Let’s imagine that there is
a new medication available for post-menopausal women. It is an effective remedy for hot flashes and
osteoporosis and lowers the risk of diabetes and colon cancer. In younger women, it may protect against
heart disease. One version of this drug
can also diminish a woman’s risk of dying of breast cancer. Potential downsides include a small increased
risk of having a stroke (12 more per 10,000) or of dying of breast cancer (about
1 more death per 10,000 with the drug).
This blog has a feature
called “Should I Be Taking This?” in which the potential side effects of a
particular medication are listed first, followed by ostensible benefits. Often the first list is quite long and the
second rather short and tentative. Some
of the medications have only been on the market for a short time so the full
extent of the risks and benefits may not yet be apparent, a situation I
discussed in “Statistics and the Twenty Year Rule.”
Against this background
hormone therapy seemed like a pretty good deal:
substantial and proven benefits associated with risks that amount to
tenths or hundredths of a percent. And
some hormone medications had been around for decades. I started taking Premarin, an estrogen-only version
of hormone therapy, in 1979 after a complete hysterectomy at age 32. The initial dosage of 1.25mg was too high and
was later reduced by half. I tried taking
even less but started getting hot flashes.

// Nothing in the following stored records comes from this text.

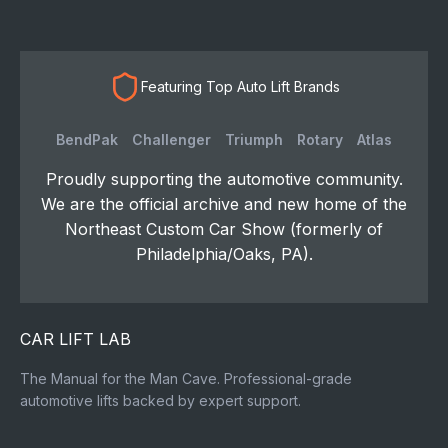
Featuring Top Auto Lift Brands
BendPak
Challenger
Triumph
Rotary
Atlas
Proudly supporting the automotive community.
We are the official archive and new home of the
Northeast Custom Car Show (formerly of
Philadelphia/Oaks, PA).
CAR LIFT LAB
The Manual for the Man Cave. Professional-grade
automotive lifts backed by expert support.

Then in 2002 the Women’s Health Initiative study of
estrogen-plus-progestin therapy was halted because of higher-than-expected rates
of breast cancer and heart attack in women using the medication; the risks of
the therapy were deemed to outweigh the benefits. When this news was released, widespread panic
ensued among women using hormone therapy.
Many abandoned it altogether. WHI
was taken as a blanket rejection of hormone therapy by the medical community,
whether researchers intended it or not.
The women who discontinued
taking these medications avoided risks but they also lost substantial benefits. Many undoubtedly experienced hot flashes
which disturbed their sleep and interfered with their ability to concentrate. People tend to joke about hot flashes but
insomnia is a big deal. Sleep is right
up there with air, water, and food among the essentials for survival. That’s why sleep deprivation is used as a
form of torture. These women were also
more likely to get osteoporosis. Sometimes
their doctors prescribed bisphosphonates to protect from bone loss but these
have been related to a rare type of femur fracture and, in a few cases, with
osteonecrosis of the jaw (disintegration of the jaw bone), although the nature
of the association is not yet clear.
Women
with a higher risk of breast cancer or stroke may not want any additional risk,
however small. My situation is
different. The Cleveland Clinic’s online
calculator of stroke risk puts mine at 3.6% over 10 years, about half the
average for women my age. Taking
estrogen may increase that risk to 3.60432%, an increment too tiny to worry
about. Decisions about medical treatment should be made on an individual basis: one size does not fit all. The hormone therapy saga is a good illustration of this point.
For those of us on hormone
therapy, the medical discussion of this issue has been like an extended good news/bad
news joke. In a recent issue of the Wall Street Journal the invaluable
Melinda Beck brings us up to date on the most recent findings. The current notion is that for younger women
the benefits may outweigh the risks. Did
doctors overseeing WHI anticipate the extreme reaction to their study? Did they
consider what the consequences would be for women who stopped taking hormones? Some of them, when quoted, sound a bit
defensive. In the WSJ article Rowan
Chlebowski, a WHI investigator, asks: “Why
would anyone want to double their risk of dying from breast cancer?” If the additional risk is tiny and the
benefits include protection from hot flashes, osteoporosis, colon cancer,and
diabetes, I’d say it was worth it.
Women are still being advised
to take these medications for the shortest time possible because of the risks,
but how much is known about longer term use of these medications? I’ve met or
read about many women like me who have taken them for decades and are doing
fine. When is someone going to study us?